Richa Singh received the Ph.D. degree in Computer Science from West Virginia University, Morgantown, USA, in 2008. She is currently an Associate Professor with the IIIT Delhi, India and an Adjunct Associate Professor at West Virginia University, USA. Her areas of interest are biometrics, pattern recognition, and machine learning. She is a recipient of the Kusum and Mohandas Pai Faculty Research Fellowship at the IIIT Delhi, the FAST Award by Department of Science and Technology, India, and several best paper and best poster awards in international conferences. She is an Editorial Board Member of Information Fusion (Elsevier), and Associate Editor of IEEE Access and the EURASIP Journal on Image and Video Processing (Springer). She served as the Program Co-Chair of IEEE BTAS 2016 and General Co-Chair of ISBA 2017. She also served in e-Governance Standards Committee, Government of India, as well as UIDAI Biometric Standards Committee to design biometric standards for Aadhaar.

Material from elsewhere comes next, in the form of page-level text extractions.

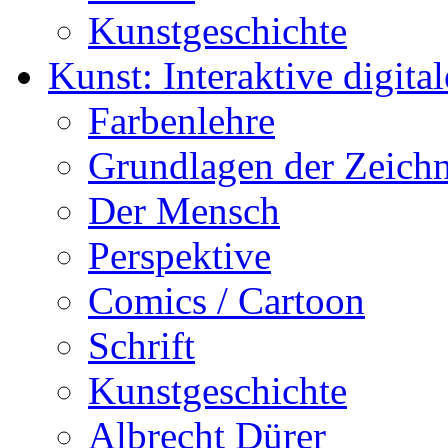
Kunstgeschichte
Kunst: Interaktive digital
Farbenlehre
Grundlagen der Zeich
Der Mensch
Perspektive
Comics / Cartoon
Schrift
Kunstgeschichte
Albrecht Dürer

Mayank Vatsa received the Ph.D. degree in Computer Science from West Virginia University, Morgantown, USA, in 2008. He is currently Head of Infosys Center for Artificial Intelligence, an Associate Professor with the IIIT Delhi, India and Visiting Professor at West Virginia University, USA. His areas of interest are biometrics, image processing, computer vision, machine learning and information fusion. He is a recipient of the AR Krishnaswamy Faculty Research Fellowship, the FAST Award by DST, India, and several best paper and best poster awards in international conferences. He has published more than 200 peer reviewed papers in journals and conferences. He  is  also  the  Vice  President  (Publications)  of  IEEE  Biometrics Council, an Associate Editor of the IEEE Access, and an Area Editor of Information Fusion (Elsevier). He served as the PC Co-Chair of ICB 2013, IJCB 2014, and ISBA 2017. He also served in e-Governance Standards Committee, Government of India, as well as UIDAI Standards Committee to design biometric standards for nation-wide projects in India.